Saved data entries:
------------------------------------------------------------------------

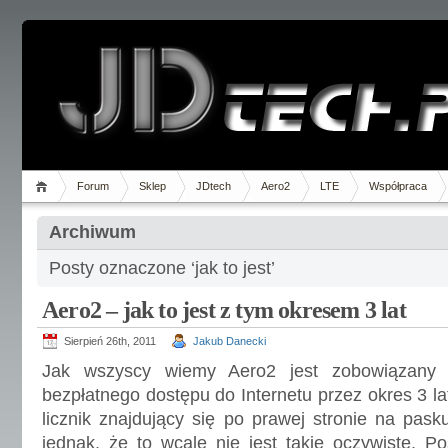
Forum
Sklep
JDtech
Aero2
LTE
Współpraca
Archiwum
Posty oznaczone ‘jak to jest’
Aero2 – jak to jest z tym okresem 3 lat
Sierpień 26th, 2011
Jakub Danecki
Jak wszyscy wiemy Aero2 jest zobowiązany 
bezpłatnego dostępu do Internetu przez okres 3 la
licznik znajdujący się po prawej stronie na pas
jednak, że to wcale nie jest takie oczywiste. P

------------------------------------------------------------------------

(YOUR INSTRUCTIONS):
Where the string "jest" turns up in a line of the data above, copy that whole line.

(SOLUTION TO THIS PROBLEM):
Posty oznaczone ‘jak to jest’
Aero2 – jak to jest z tym okresem 3 lat
Jak wszyscy wiemy Aero2 jest zobowiązany 
jednak, że to wcale nie jest takie oczywiste. P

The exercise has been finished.